A number of factors, risks and uncertainties could cause
results to differ materially from those anticipated and described
herein including, among others: the effects of competition and
pricing pressures; risks inherent in key customer dependence;
effects of fluctuations in the price of proppants; risks related to
indebtedness and liquidity, including Source's leverage,
restrictive covenants in Source's debt instruments and Source's
capital requirements; risks related to interest rate fluctuations
and foreign exchange rate fluctuations; changes in general
economic, financial, market and business conditions in the markets
in which Source operates; changes in the technologies used to drill
for and produce oil and natural gas; Source's ability to obtain,
maintain and renew required permits, licenses and approvals from
regulatory authorities; the requirements of and potential changes
to applicable legislation, regulations and standards; the ability
of Source to comply with unexpected costs of government
regulations; liabilities resulting from Source's operations; the
results of litigation or regulatory proceedings that may be brought
against Source; the ability of Source to successfully bid on new
contracts and the loss of significant contracts; uninsured and
underinsured losses; risks related to the transportation of
Source's products, including potential rail line interruptions or a
reduction in rail car availability or the impact of weather; the
geographic and customer concentration of Source; the ability of
Source to retain and attract qualified management and staff in the
markets in which Source operates; labour disputes and work
stoppages and risks related to employee health and safety; general
risks associated with the oil and natural gas industry, loss of
markets, consumer and business spending and borrowing trends;
limited, unfavourable, or a lack of access to capital markets;
uncertainties inherent in estimating quantities of mineral
resources; sand processing problems; and the use and suitability of
Source's accounting estimates and judgments.

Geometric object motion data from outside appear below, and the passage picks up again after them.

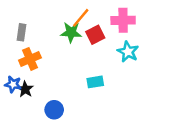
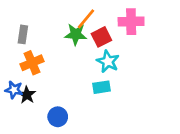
cyan star: (128, 52) -> (108, 61), moved

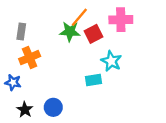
cyan star: (108, 61) -> (111, 61), moved
black star: (27, 95) -> (25, 110), moved

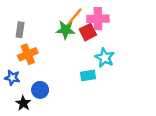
pink cross: (121, 20) -> (98, 19), moved
blue circle: (53, 107) -> (40, 90), moved

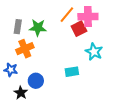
green star: (66, 30) -> (38, 28), moved
cyan rectangle: (88, 75) -> (72, 72), moved

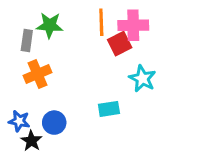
orange line: (67, 15) -> (101, 22), turned -42
green star: (38, 28) -> (50, 25), moved
blue star: (11, 70) -> (19, 121), moved

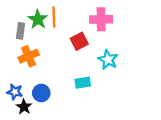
orange line: (101, 22) -> (54, 17), moved
green star: (50, 25) -> (38, 19), turned 30
red square: (120, 44) -> (79, 41), moved

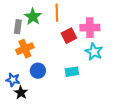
orange line: (54, 17) -> (57, 13), moved
pink cross: (101, 19) -> (90, 28), moved
blue circle: (41, 93) -> (38, 71), moved

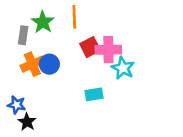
pink cross: (90, 28) -> (108, 50), moved
blue circle: (38, 71) -> (49, 64), moved

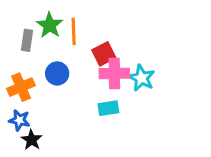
orange line: (74, 17) -> (74, 31), moved
pink cross: (108, 50) -> (114, 73), moved
orange cross: (32, 64) -> (21, 87), moved

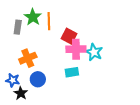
red square: (104, 54) -> (69, 36), turned -35
blue circle: (57, 73) -> (38, 79), moved
orange cross: (21, 87) -> (28, 58), moved

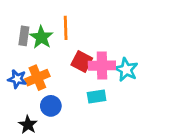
green star: (33, 17) -> (41, 37), moved
red square: (69, 36) -> (82, 61), moved
blue star: (13, 80) -> (17, 79), moved

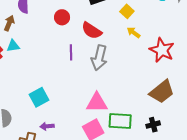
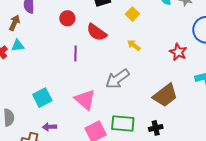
yellow arrow: (134, 33) -> (134, 45), moved
red star: (162, 50) -> (178, 52), moved, size x0.7
gray arrow: (99, 58) -> (117, 79), moved, turned 40
pink triangle: (97, 103) -> (85, 100), moved, turned 40

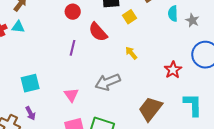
yellow square: (132, 14) -> (129, 17), moved
brown trapezoid: (165, 95) -> (150, 109), turned 152
pink triangle: (85, 100) -> (71, 95), size x0.7
purple arrow: (50, 127) -> (30, 113), turned -128

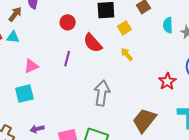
yellow arrow: (131, 53) -> (127, 54), moved
gray arrow: (108, 82) -> (102, 93), turned 120
pink triangle: (71, 95) -> (31, 66), moved, turned 42
purple arrow: (30, 113) -> (37, 129), moved, turned 104

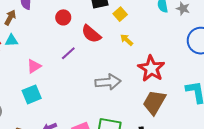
purple line: (67, 59) -> (68, 53), turned 42
red star: (167, 81) -> (151, 68), moved, size x1.5
gray arrow: (102, 93) -> (108, 82), turned 85

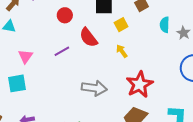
pink triangle: (34, 66) -> (26, 56), turned -35

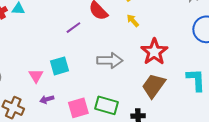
pink triangle: (26, 56) -> (36, 76), moved
cyan square: (17, 83) -> (59, 66), moved

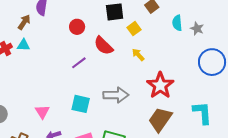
cyan square: (59, 66) -> (81, 104), moved, turned 30

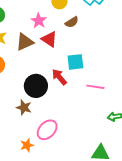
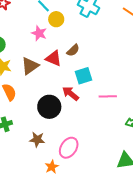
pink star: (39, 21) -> (39, 33), moved
brown semicircle: (72, 22) -> (73, 50), moved
brown star: (24, 107) -> (37, 140), moved

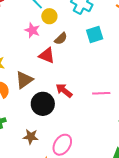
brown semicircle: (73, 50) -> (61, 39), moved
brown triangle: (30, 66) -> (24, 80), moved
cyan square: (84, 76) -> (95, 35), moved

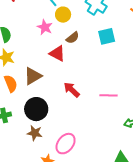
black circle: (43, 104) -> (36, 109), moved

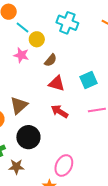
cyan square: (107, 36) -> (89, 80), moved
red triangle: (57, 53) -> (57, 84), moved
brown star: (35, 133) -> (16, 167), moved

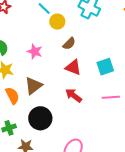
pink star: (21, 55) -> (35, 52), moved

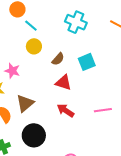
yellow circle: (57, 22) -> (34, 46), moved
pink star: (35, 52) -> (12, 71), moved
cyan square: (105, 67) -> (87, 62), moved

Although Source has attempted to identify important
factors that could cause actual actions, events or results to
differ materially from those described in its forward-looking
statements, there may be other factors, including those described
under the heading "Risk Factors" in the AIF, that cause actions,
events or results not to be as anticipated, estimated or intended.
There can be no assurance that forward-looking statements will
materialize or prove to be accurate, as actual results and future
events could differ materially from those anticipated in such
statements. The forward-looking statements contained in this press
release are expressly qualified by this cautionary statement.
Readers should not place undue reliance on forward-looking
statements. These statements speak only as of the date of this
press release. Except as may be required by law, Source expressly
disclaims any intention or obligation to revise or update any
forward-looking statements or information whether as a result of
new information, future events or otherwise.